I’m not necessarily asking for an explanation of this. I just wanted to share this with ya’ll.
Thought the same when read about the hall light, but the oven made me think (since it was mentioned as having bearing on the problem) that something else is wrong. Since electric ovens typically use 240v, no neutral required(except for features: clocks, timers, lights, etc). Makes me also wonder if it’s a 120 service, which makes me lean back towards a floating neutral.
Voltage is the measure of potential between two points. This case what is called a ‘hot’ and a ‘neutral’. For case of argument we can assume a good path for electricity back to the source will mean that a neutral is zero volts, since no ‘back-pressure’ is created. When you loose a neutral in the panel going back to the service, you loose that great path back to the pole, and now electricity must ‘return’ via another path, often the grounding rod or grounded water piping. Since there is much resistance, this creates a sort of back-pressure. So very little electricity(amps) can flow. So lights(120 volt) dim, and electric toasters[120v] don’t heat up.
I tried to keep it simple for typing reasons, if something doesn’t make sense, feel free to ask, but it comes down to this, if the return path is broken, then no flow of electricity. However if there is a grounding path(ground rods,etc), electricity will continue to flow very slowly, since the earth is a path back to the electric source.
You can verify this on different levels. As a HI, you can visually inspect the service conductors, see if the cables are in good condition, good crimps at the POA. Look inside the panel, do all wires look properly terminated, and uncorroded? As an electrician, there are other opptions, amp meter on the grounding electrode conductor, votages accross bars, etc.
What if the oven and hall light were on the same circuit, the light downstream from the oven and the light had the switch on the neutral conductor instead of the hot.

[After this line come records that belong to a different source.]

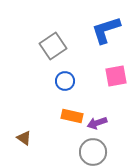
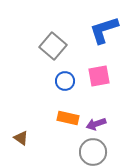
blue L-shape: moved 2 px left
gray square: rotated 16 degrees counterclockwise
pink square: moved 17 px left
orange rectangle: moved 4 px left, 2 px down
purple arrow: moved 1 px left, 1 px down
brown triangle: moved 3 px left
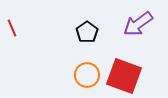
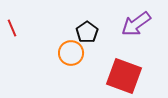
purple arrow: moved 2 px left
orange circle: moved 16 px left, 22 px up
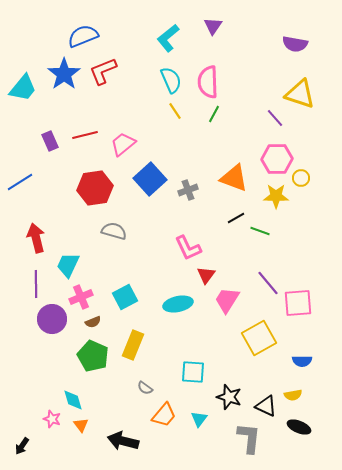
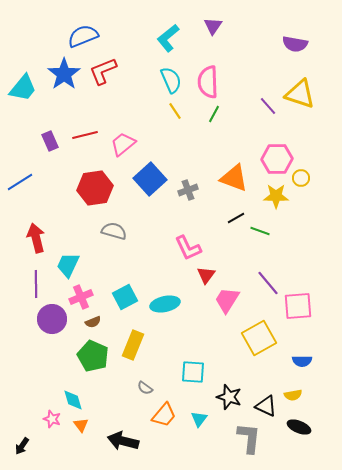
purple line at (275, 118): moved 7 px left, 12 px up
pink square at (298, 303): moved 3 px down
cyan ellipse at (178, 304): moved 13 px left
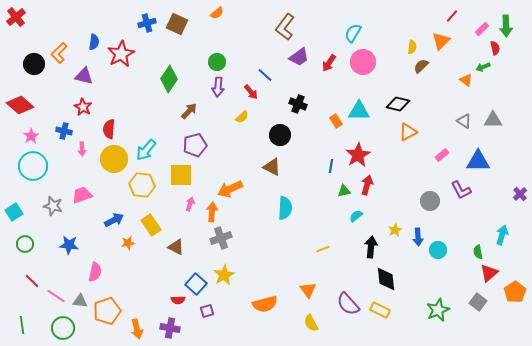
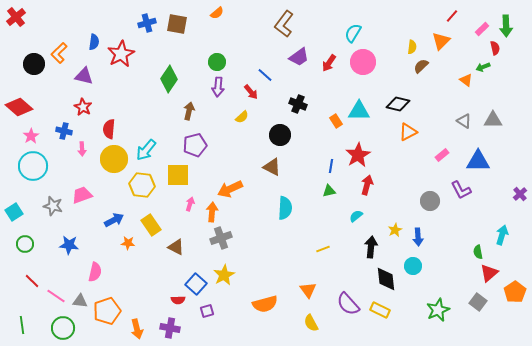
brown square at (177, 24): rotated 15 degrees counterclockwise
brown L-shape at (285, 27): moved 1 px left, 3 px up
red diamond at (20, 105): moved 1 px left, 2 px down
brown arrow at (189, 111): rotated 30 degrees counterclockwise
yellow square at (181, 175): moved 3 px left
green triangle at (344, 191): moved 15 px left
orange star at (128, 243): rotated 16 degrees clockwise
cyan circle at (438, 250): moved 25 px left, 16 px down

Sure it does. If there was an open leg, none of the 120 loads on that bus would work. Then you turn on a 240 resistive load like an oven and the current passes thru the oven element and onto the dead bus. The voltage is limited by the resistance of the oven element, acting as a dimmer. I suspect there may have been more than the hall light not working. Mike may have had the oven warming up as he checked receptacles, which would have enough current to light up the little neon test lights. Also, the problem could be at a subpanel with only a few 120 loads.
thanks Tom, I love troubleshooting more than anything…er…anything workwise anyway. When I get a call to install ceiling fans or something I schedule it out 7 to 10 days, but when it is a trouble call, I drop everything!

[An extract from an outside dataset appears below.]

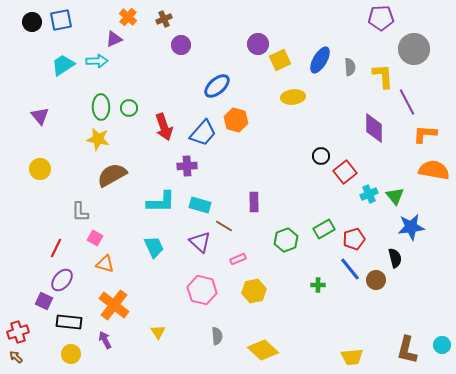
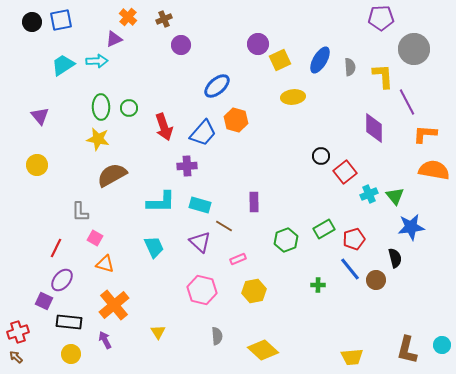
yellow circle at (40, 169): moved 3 px left, 4 px up
orange cross at (114, 305): rotated 12 degrees clockwise
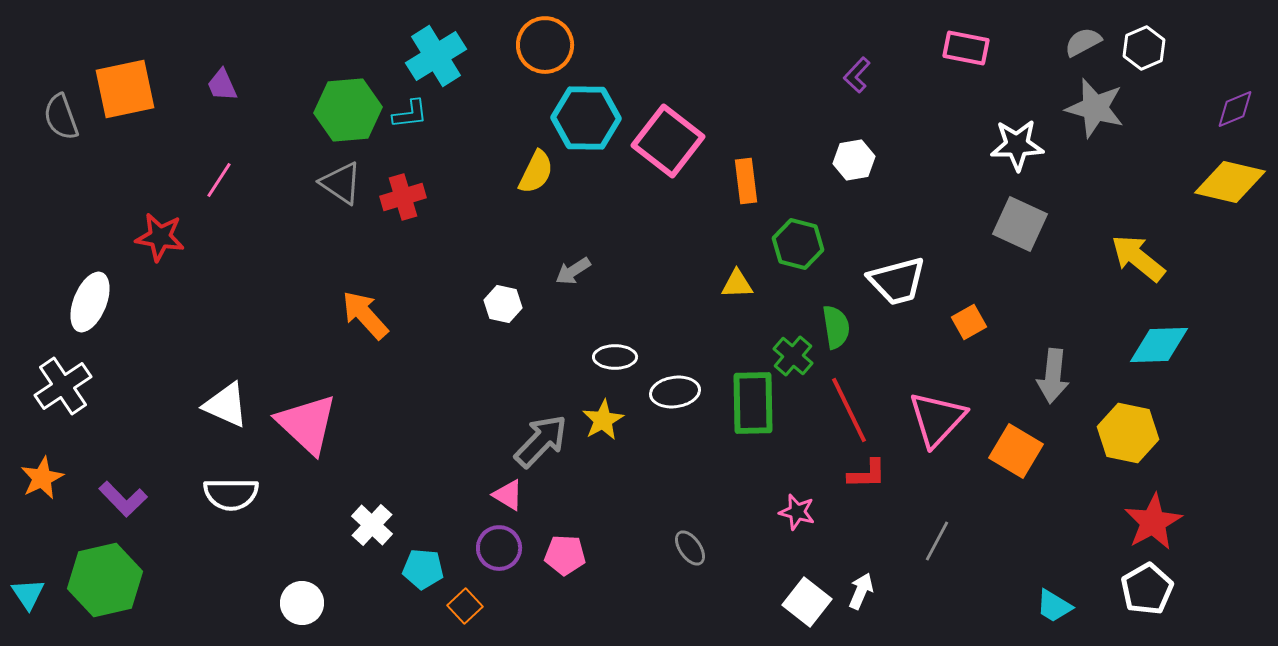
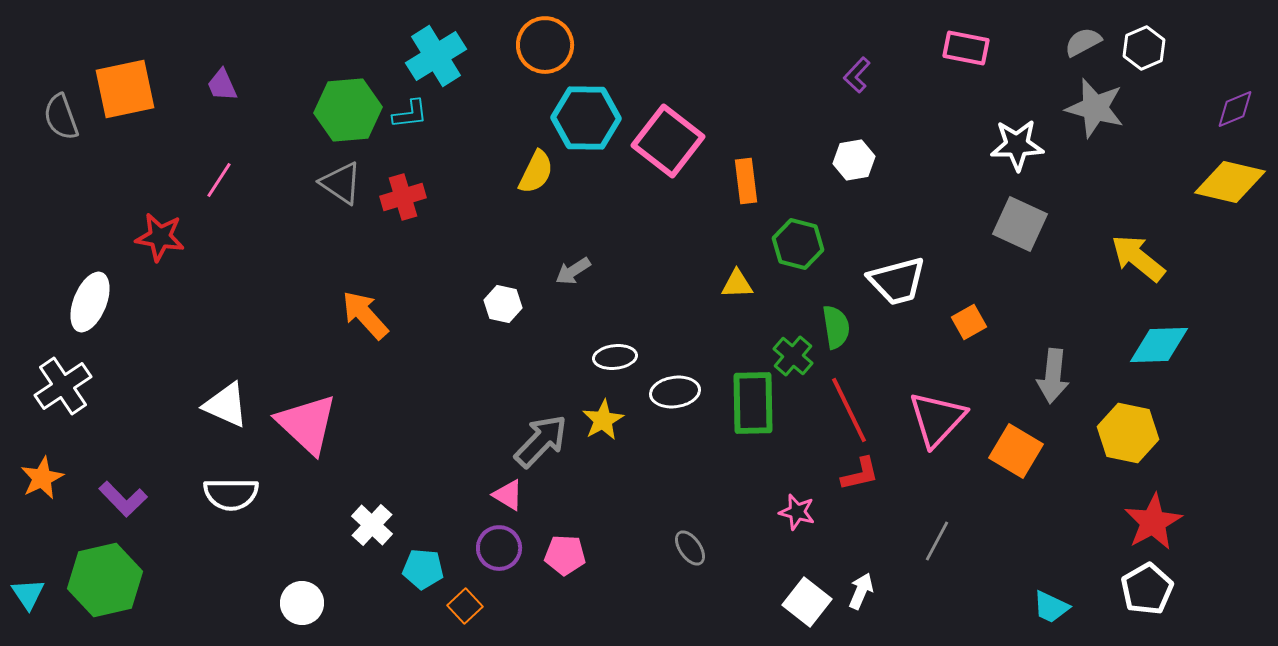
white ellipse at (615, 357): rotated 6 degrees counterclockwise
red L-shape at (867, 474): moved 7 px left; rotated 12 degrees counterclockwise
cyan trapezoid at (1054, 606): moved 3 px left, 1 px down; rotated 6 degrees counterclockwise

Brian, could you simplify your explanation a little? I’m not understanding how current got to the hall light.
The hot leg is one of the ungrounded conductors at the main bus? It’s not connected so half the circuits have no power? How does power reach the light from the oven element?
Picture a panel with 120 to one side only. The other side is dead. Then take a 240 breaker, put a piece of wire from one terminal to the other, plug it onto the buses and turn it on. Now both buses will have 120. Now subsitute the short piece of wire for a 50’ circuit with an oven at the end. Same principle.